11. Just Cool It!: The Climate Crisis and What We Can Do – A Post-Paris Agreement Game Plan, by David Suzuki and Ian Hanington, 2017, 363.738 [Gift of Mei Jia Lam. From LibraryThing: “A resounding post-Paris Agreement wake-up call about the urgency of the climate crisis that offers a range of practical solutions-and above all, hope. Climate change is the most important crisis humanity has faced, but we still confront huge barriers to resolving it. So, what do we do, and is there hope for humanity? The problem itself is complex, and there’s no single solution. But by understanding the barriers to resolving global warming and by employing a wide range of solutions-from shifting to clean energy to planting trees to reforming agricultural practices-we can get the world back on track. … offers a comprehensive look at the current state of climate science and knowledge and the many ways to resolve the climate crisis, imploring us to do what’s necessary to live in a better, cleaner future. When enough people demand action, change starts happening-and this time, it could be monumental.”].
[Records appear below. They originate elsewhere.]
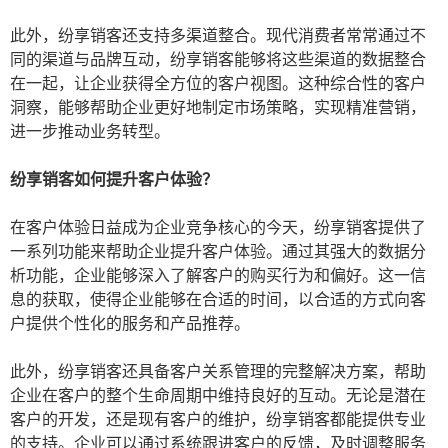
此外，纷享销客还支持多渠道整合。现代消费者常常通过不
同的渠道与品牌互动，纷享销客能够将这些渠道的数据整合
在一起，让企业获得全方位的客户视图。这种综合性的客户
洞察，能够帮助企业更好地制定市场策略，实现精准营销，
进一步推动业务转型。
纷享销客如何提升客户体验？
在客户体验日益成为企业竞争核心的今天，纷享销客提供了
一系列功能来帮助企业提升客户体验。通过其强大的数据分
析功能，企业能够深入了解客户的购买行为和偏好。这一信
息的获取，使得企业能够在合适的时间，以合适的方式向客
户提供个性化的服务和产品推荐。
此外，纷享销客还具备客户关系管理的完整解决方案，帮助
企业在客户的整个生命周期中维持良好的互动。无论是潜在
客户的开发，还是现有客户的维护，纷享销客都能提供专业
的支持。企业可以通过系统跟进客户的反馈，及时调整服务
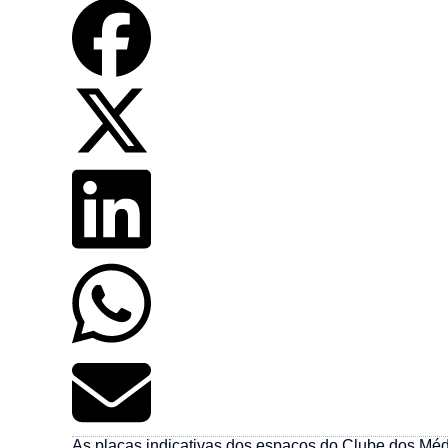
As placas indicativas dos espaços do Clube dos Mé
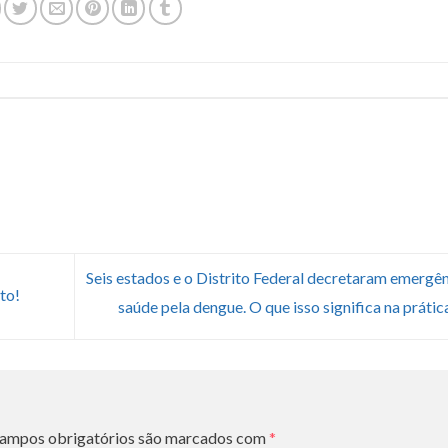
Seis estados e o Distrito Federal decretaram emergê
to!
saúde pela dengue. O que isso significa na práti
ampos obrigatórios são marcados com
*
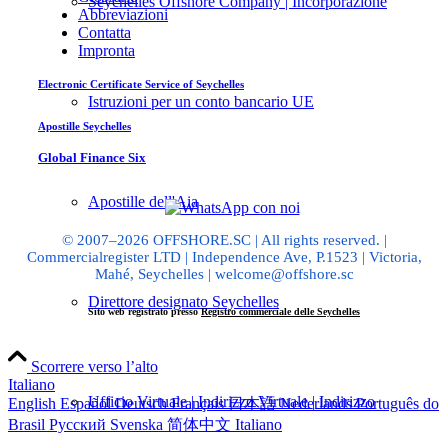
Seychelles Offshore Company | Incorporazione
Abbreviazioni
Contatta
Impronta
Electronic Certificate Service of Seychelles
Istruzioni per un conto bancario UE
Apostille Seychelles
Global Finance Six
Apostille dell'Aia
© 2007–2026 OFFSHORE.SC | All rights reserved. |
Commercialregister LTD | Independence Ave, P.1523 | Victoria,
Mahé, Seychelles | welcome@offshore.sc
Direttore designato Seychelles
Sito web registrato presso
Registro commerciale delle Seychelles
Scorrere verso l’alto
Italiano
Ufficio Virtuale | Indirizzo Virtuale | Indirizzo
English
Español
Deutsch
Français
日本語
Nederlands
Português do
Brasil
Русский
Svenska
简体中文
Italiano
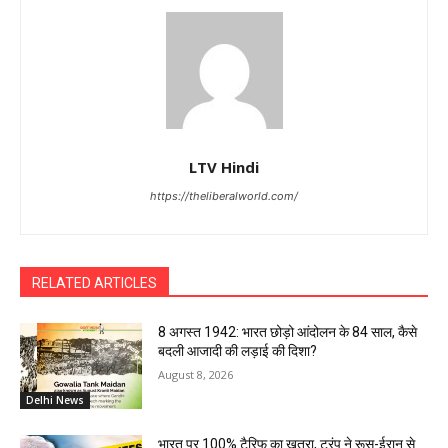
LTV Hindi
https://theliberalworld.com/
RELATED ARTICLES
8 अगस्त 1942: भारत छोड़ो आंदोलन के 84 साल, कैसे
बदली आजादी की लड़ाई की दिशा?
August 8, 2026
Delhi News
भारत पर 100% टैरिफ का खतरा, ट्रंप ने रूस-ईरान से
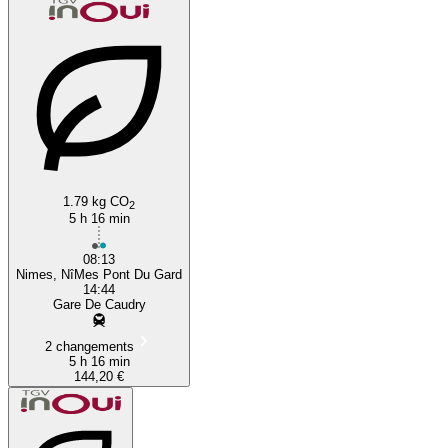
1.79 kg CO
2
5 h 16 min
08:13
Nimes, NîMes Pont Du Gard
14:44
Gare De Caudry
2 changements
5 h 16 min
144,20 €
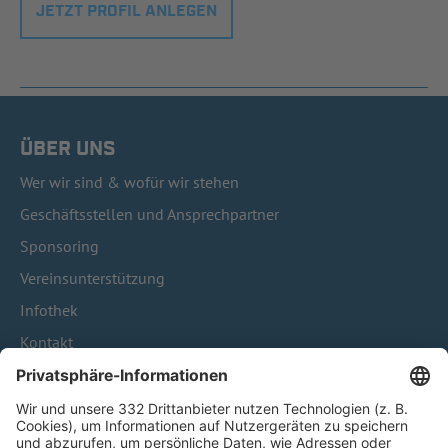
JETZT PROFIL ANLEGEN
ÜBER UNS
Wer wir sind & wofür wir stehen
Geschäftsstellen und Ansprechpartner
Sponsoring
Vereinsunterstützung
Infothek
Kontakt
HÄUFIG BESUCHTE SEITEN
Pässe und Vereinswechsel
12. Time to Change: Essays, by David Suzuki, 1995, 333.7 SUZ [From LibraryThing: “… a time when we must change. The signs are everywhere; … first calls our attention to the signs and then considers the realms of science, politics and economics to find the source of our problems and also the ground on which we can – and cannot – place our hope for the future”].

13. The Big Disconnect: The Story of Technology and Loneliness, by Giles Slade, 2012, 303.48 SLA [Written by a VanU member. From LibraryThing: “… the author offers a bracing look at an America where intimacy with machines is increasingly replacing mutual human intimacy. In a sweeping overview that ranges from the late nineteenth century to the present, he reveals how consumer technologies changed from analgesic devices that ameliorated the loneliness of a newly urban generation in the Gilded Age to prosthetic machines that act as substitutes for companionship in contemporary America. Mining insights from neuroscience, the author delves deeply into the history of this transformation, showing why Americans use certain technologies to mediate their connections with other human beings instead of seeking out face-to-face contacts. In a final investigative section, he describes ways in which some people are bucking the trend by consciously including interpersonal strategies that build empathy, community, and mutual acceptance. …”].